* _RECORDS FOR THIS EXERCISE_:
-- Opening Marker --
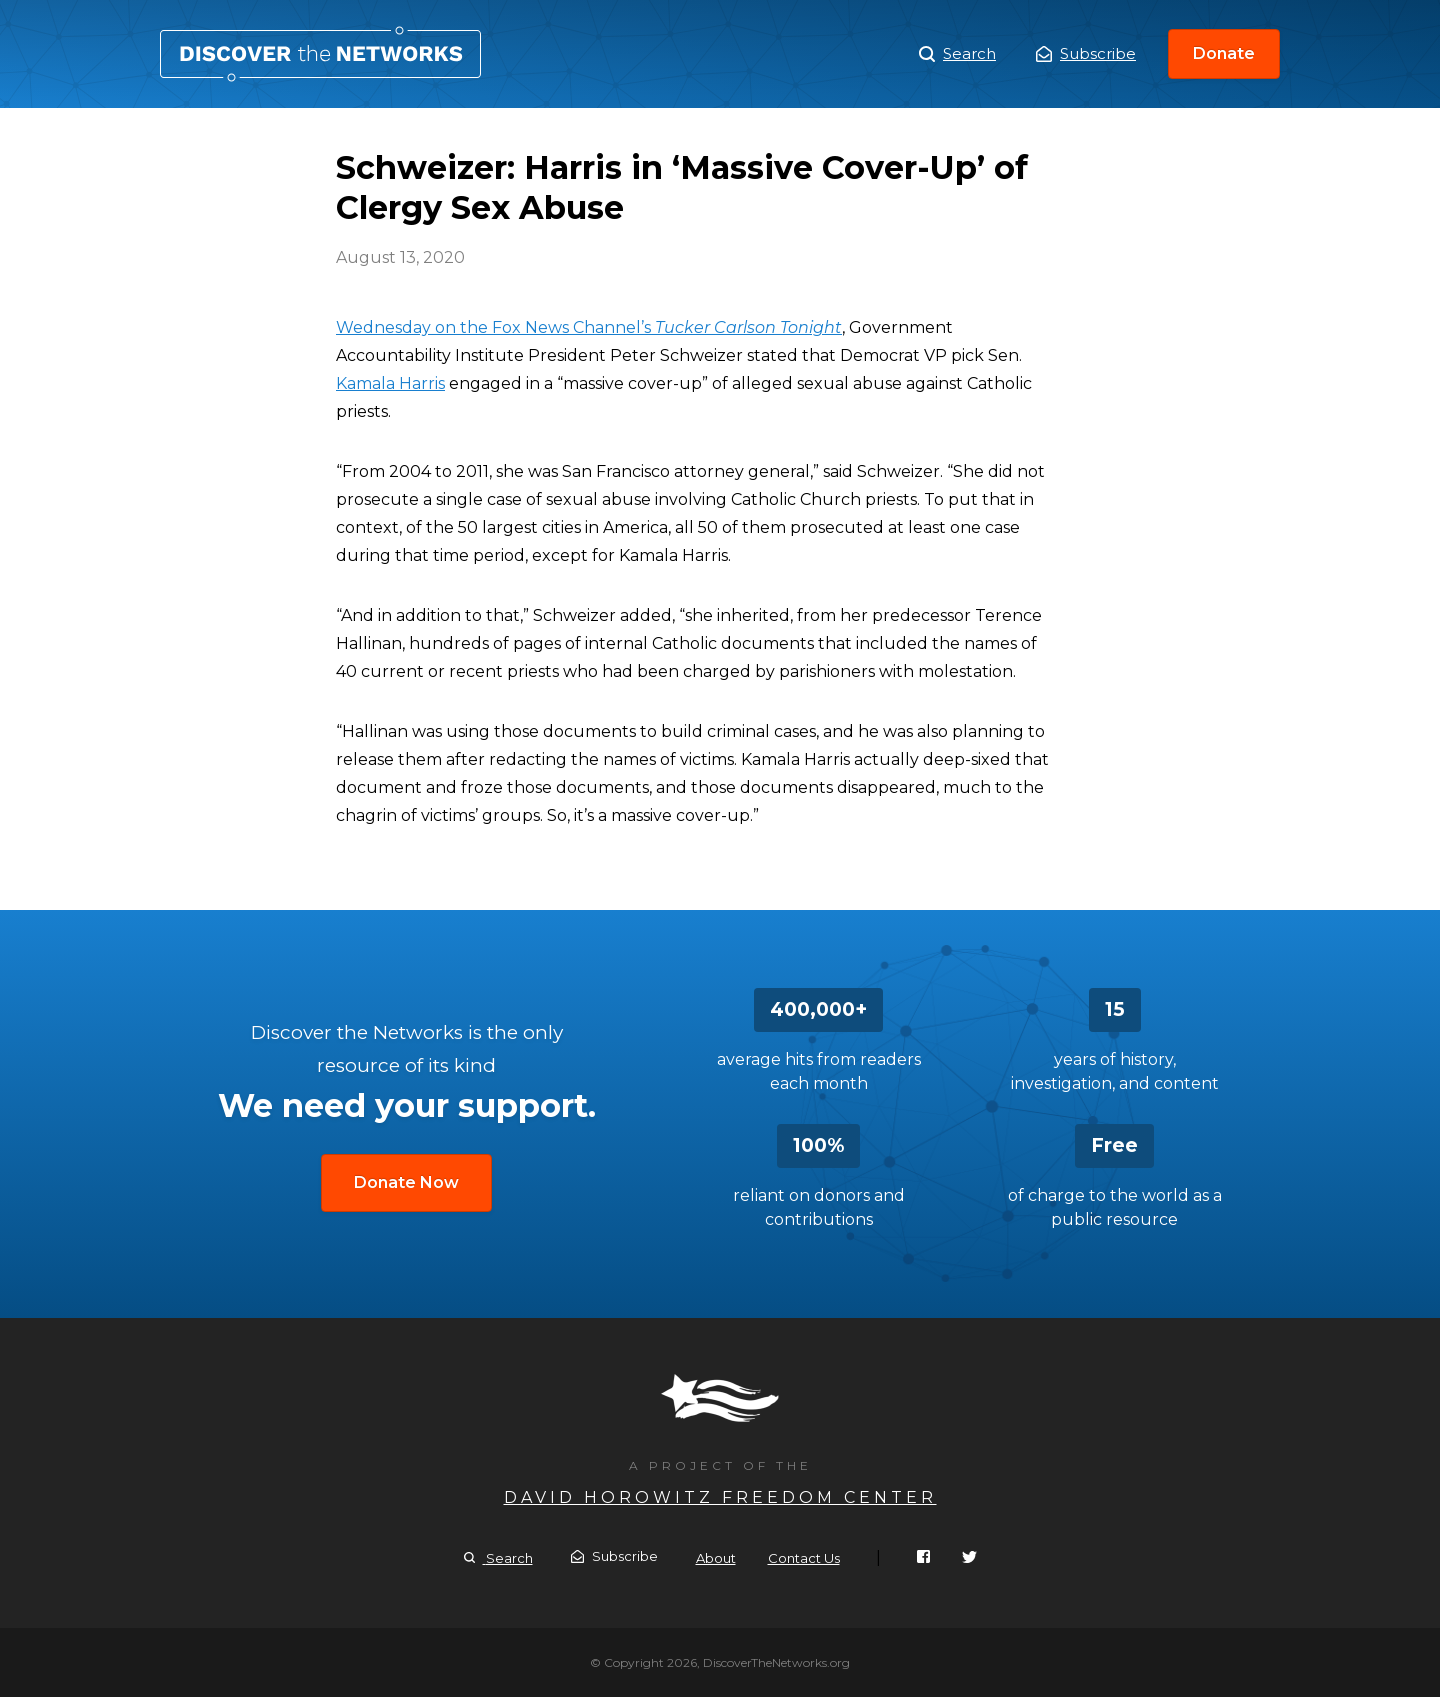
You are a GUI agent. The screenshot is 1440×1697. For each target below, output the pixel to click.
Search (957, 54)
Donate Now (406, 1182)
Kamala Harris (390, 383)
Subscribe (1086, 53)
-- Closing Marker --
* _WORK REQUEST_: Please write every line above out exactly as given, except for any pictures.

* _EXERCISE OUTPUT_:
You are a GUI agent. The screenshot is 1440×1697. For each target below, output the pixel to click.
Search (957, 54)
Donate Now (406, 1182)
Kamala Harris (390, 383)
Subscribe (1086, 53)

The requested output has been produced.